By nova.id, Rabu, 12 Oktober 2016 | 05:01 WIB
Yusa al Faridzi (6) memperlihatkan lukanya. Ia berharap bisa segera sembuh agar bisa segera sekolah (nova.id)

Yusa al Faridzi (6) berlari kencang. Dia menyusuri gang sempit menuju rumahnya di Kampung Karapiak RT 03/02, Desa Nanjung Mekar, Kecamatan Rancaekek, Kabupaten Bandung.

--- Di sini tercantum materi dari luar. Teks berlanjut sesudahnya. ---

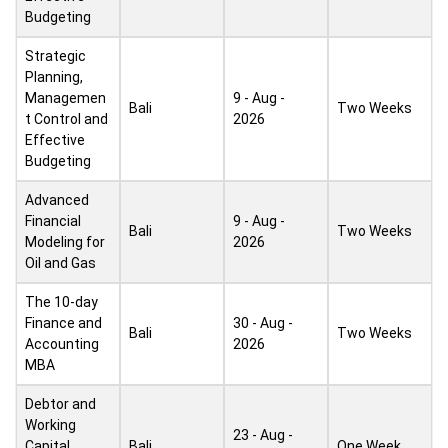
Budgeting
Strategic
Planning,
Managemen
9 - Aug -
Bali
Two Weeks
t Control and
2026
Effective
Budgeting
Advanced
Financial
9 - Aug -
Bali
Two Weeks
Modeling for
2026
Oil and Gas
The 10-day
Finance and
30 - Aug -
Bali
Two Weeks
Accounting
2026
MBA
Debtor and
Working
23 - Aug -
Capital
Bali
One Week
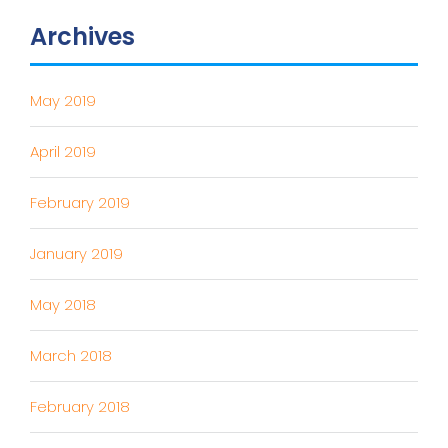
Archives
May 2019
April 2019
February 2019
January 2019
May 2018
March 2018
February 2018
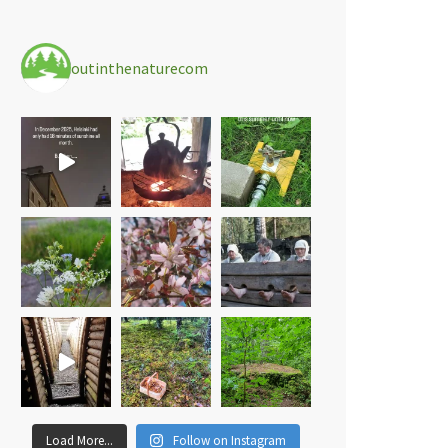
outinthenaturecom
Load More...
Follow on Instagram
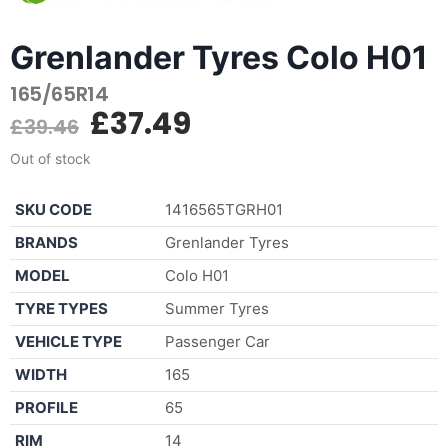
Grenlander Tyres Colo H01
165/65R14
£
37.49
£
39.46
Out of stock
SKU CODE
1416565TGRH01
BRANDS
Grenlander Tyres
MODEL
Colo H01
TYRE TYPES
Summer Tyres
VEHICLE TYPE
Passenger Car
WIDTH
165
PROFILE
65
RIM
14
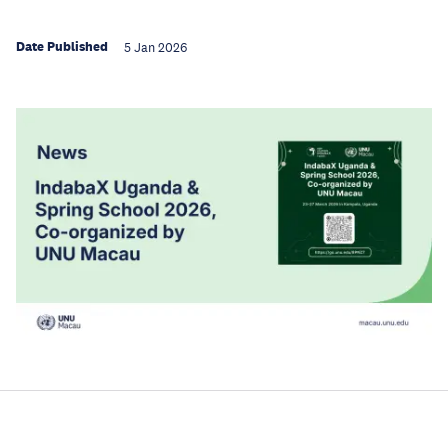
Date Published
5 Jan 2026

Sesampainya di rumah, dia menyapa sang ibu, Rohaeti (42). Dia berniat pamit bermain bola namun dicegah sang ibu.

“Anaknya enggak keliatan sakit. Yusa suka main bola, naik pohon mangga, aktif sekali. Tidak tampak kalau dia sakit. Malah kami yang sangat khawatir,” ujar Rohaeti kepada Kompas.com di kediamannya, Senin (10/10/2016) sore.

Yusa merupakan anak ketiga Rohaeti-Dede Suherman (43). Awal tahun 2016, Yusa mengalami demam hebat selama dua pekan. Diagnosa saat itu, Yusa mengalami tipus.

Meski sudah diberi obat, Yusa tak kunjung sembuh. Bahkan perutnya terus membesar. Yusa pun dilarikan ke RS Cicalengka dan RS Cikopo hingga akhirnya dirujuk ke Rumah Sakit Hasan Sadikin (RSHS) Bandung dalam kondisi kritis.

Yusa rupanya mengalami penyempitan usus. Dia dioperasi sekitar tujuh bulan lalu di RSHS. Untuk memantau kondisi usus, dokter mengeluarkan usus Yusa dan membungkusnya dengan plastik kalostomi. Jadilah ia hidup dengan usus dibungkus plastik.

Lama kelamaan, biaya rumah sakit terus membengkak, sedangkan uang di tangan hanya Rp 2 juta. Akhirnya, Rohaeti memutuskan untuk membawa pulang anaknya.

“Tapi enggak bisa dibawa pulang karena harus ada uang Rp 6,5 juta. Anak saya ditahan seminggu sampai ayahnya nyari pinjaman ke sana ke mari,” ungkapnya.

Selama ditahan di rumah sakit, pengobatan Yusa sudah dihentikan. Yusa hanya mendapatkan makan karena utang biaya operasi dan pengobatan Yusa ke RSHS sudah mencapai Rp19 juta dan belum dibayar hingga kini.

“Padahal saat itu, dokter bilang ususnya sudah bisa dimasukkan. Tapi mau apa lagi, kami tak punya uang. Nyari uang Rp 6,5 juta untuk mengeluarkan Yusa saja susah sekali,” imbuhnya.

Bahkan untuk makan sehari-hari dari rumah sakit, dirinya mengandalkan sumbangan dari saudara maupun teman-temannya.

“Selama di rumah sakit, saya enggak bisa kerja, jadi enggak punya penghasilan sepeser pun. Untungnya banyak teman yang peduli pada kami,” tuturnya.